I frowned, wondering what he meant by watching, though I had no doubt that Sara and her reckless obsessions were somehow involved. Sighing, I took a long sip of coffee, waiting for him to continue.

"I don't have anything to offer you guys, but since you seem to think I do, I'd like to talk. Answer whatever questions you have. And then be done, with all of this"

I held his gaze for a lingering moment before scoffing quietly, taking another sip of coffee.

"I'm assuming you either haven't spoken to your lawyer, or you're ignoring her advice"
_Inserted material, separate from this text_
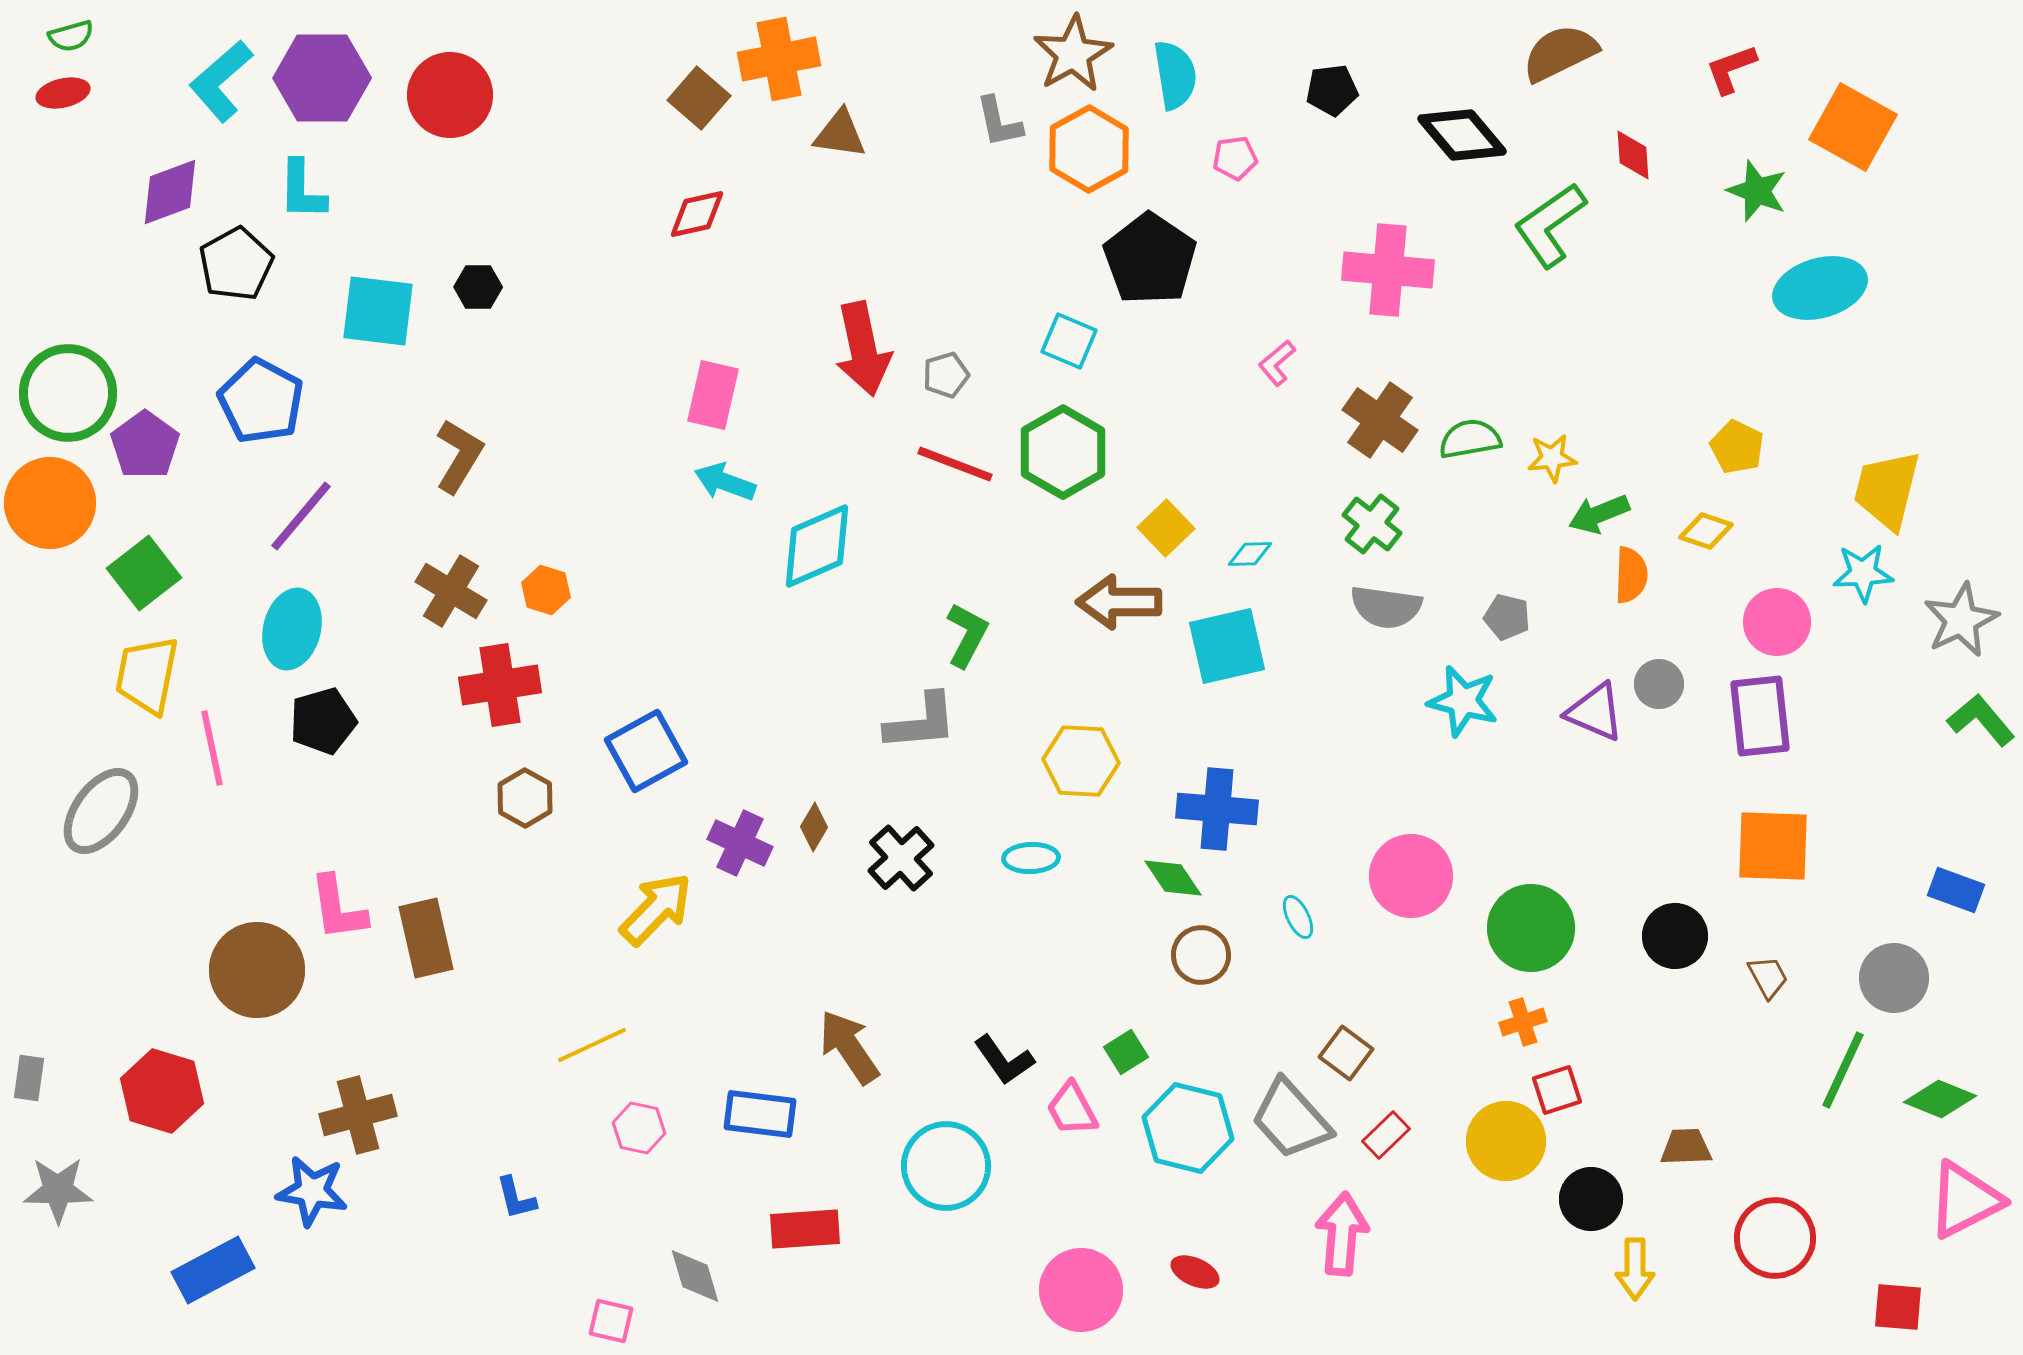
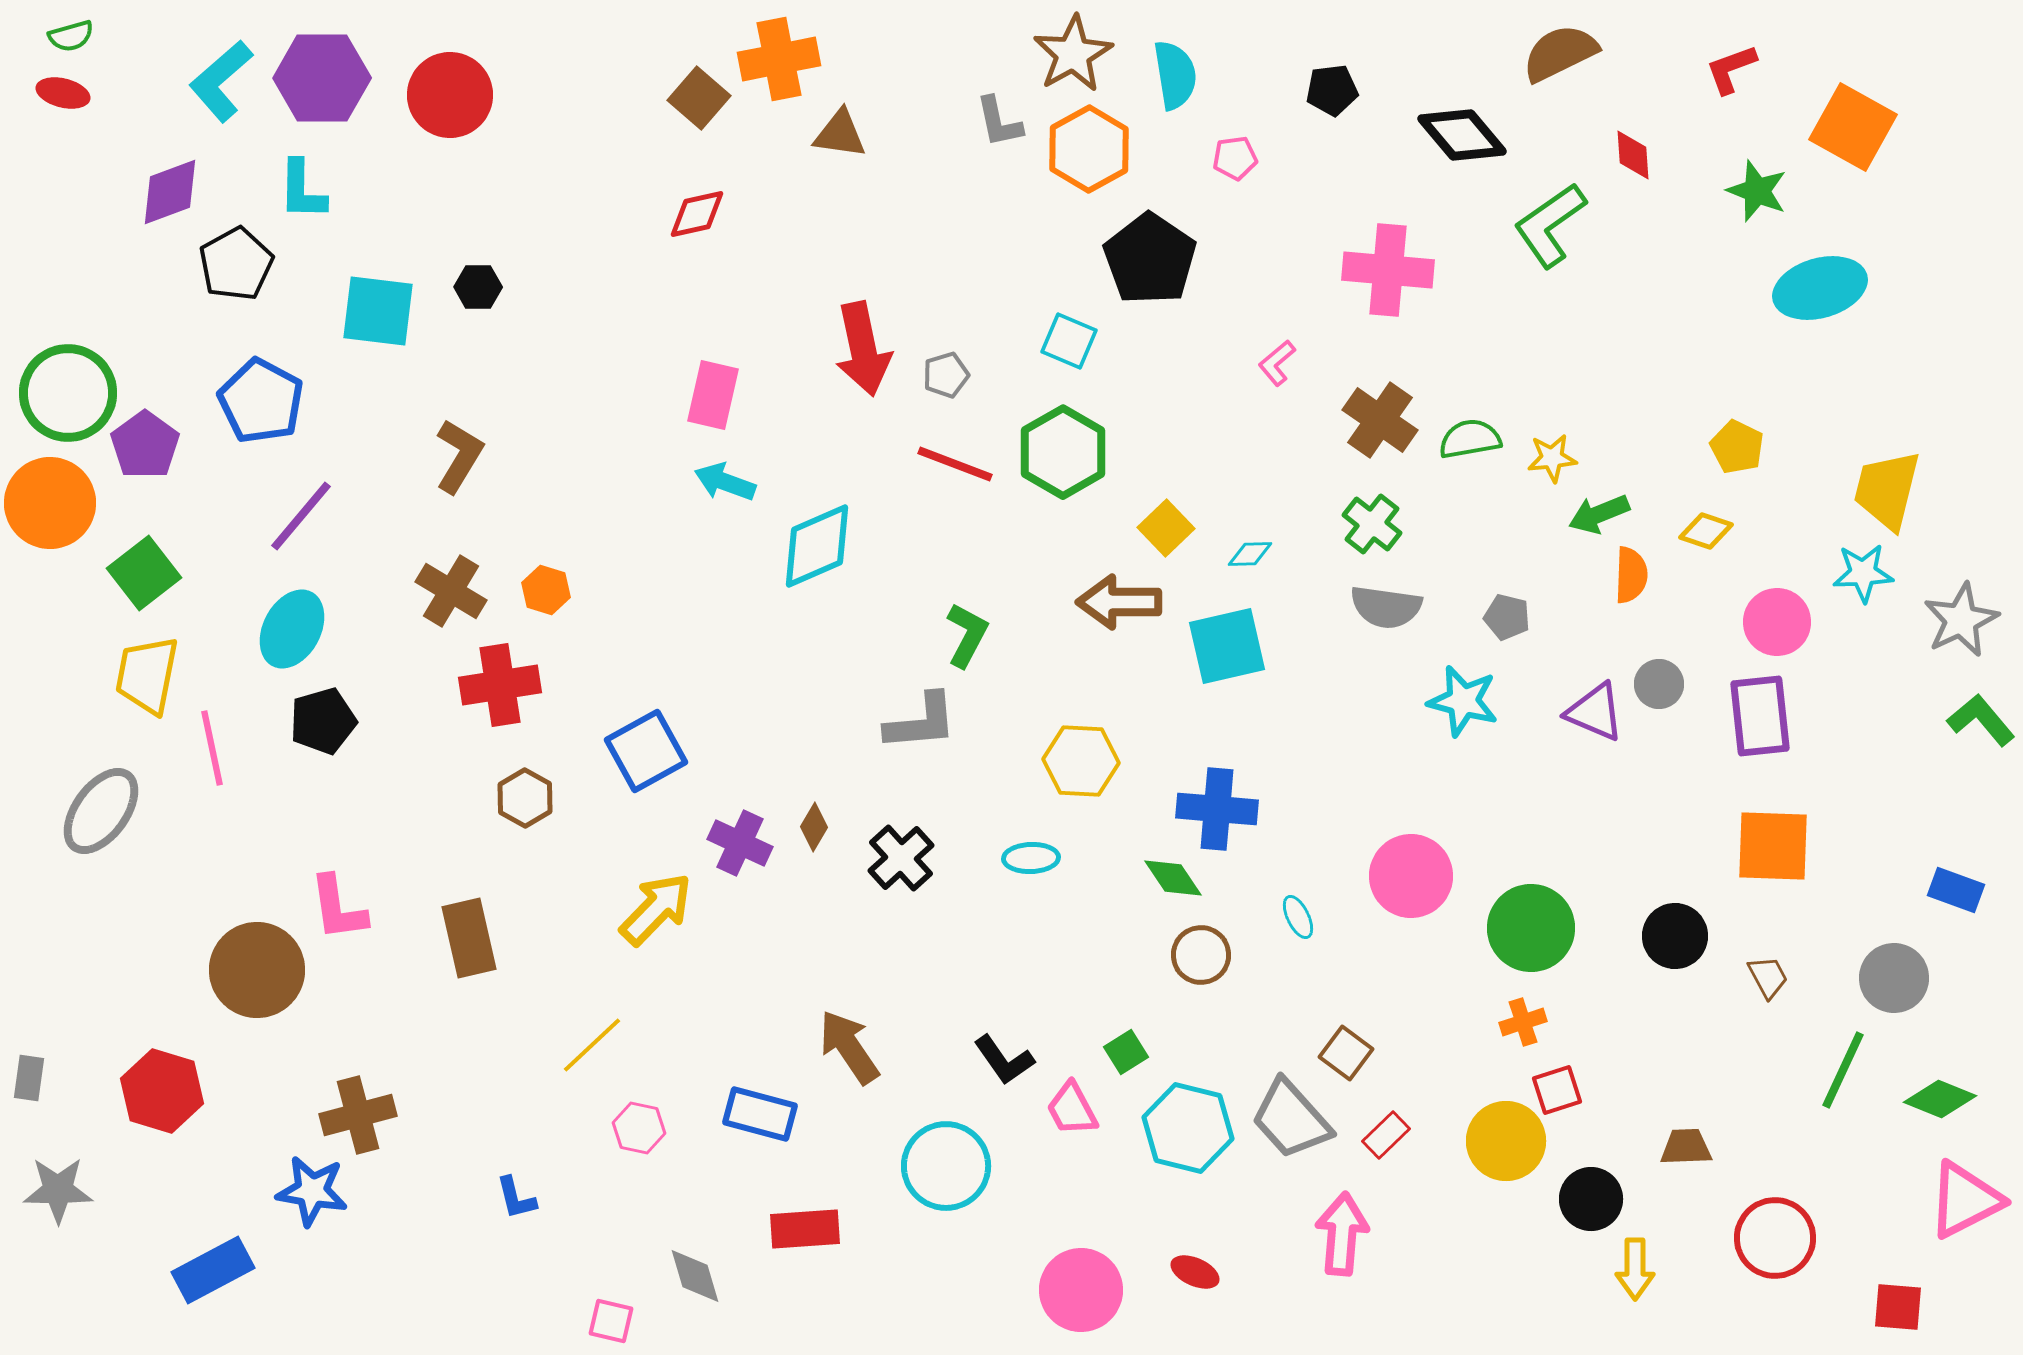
red ellipse at (63, 93): rotated 27 degrees clockwise
cyan ellipse at (292, 629): rotated 14 degrees clockwise
brown rectangle at (426, 938): moved 43 px right
yellow line at (592, 1045): rotated 18 degrees counterclockwise
blue rectangle at (760, 1114): rotated 8 degrees clockwise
He smiled, shrugging lightly

"Changing peace making tactics. That one wasn't working so well for me"

I searched his eyes, unnerved by the ease of his charm. It was so difficult to imagine him as the man provoking Sara in an ally. The man swinging punches at me when I pushed him too hard. But therein lay his strengths, his ability to manipulate.

I tapped my fingertips against the porcelain beneath them, running through every possible way this could backfire against us. I had no doubt this was simply more manipulation on his part, but getting him back in the interrogation room couldn't hurt. We could use anything at this point.

I sighed, eyeing him as I slipped my phone out of my purse.

"Ask for Captain Brass when you get to the department. I'll let him know your proposition"

He smiled, giving a gentle nod before sliding out of the booth.

"Great. I'm sure I'll see you later then. Enjoy your coffee"

I waited until he was out of earshot to let out a deep breath, leaning heavily back against the booth. Brass was the safest option while I spoke to the undersheriff about this. Kept Sara calm about this. Worked this out in my own mind. Pushing a hand through my hair, I put the call through, preparing for a fight.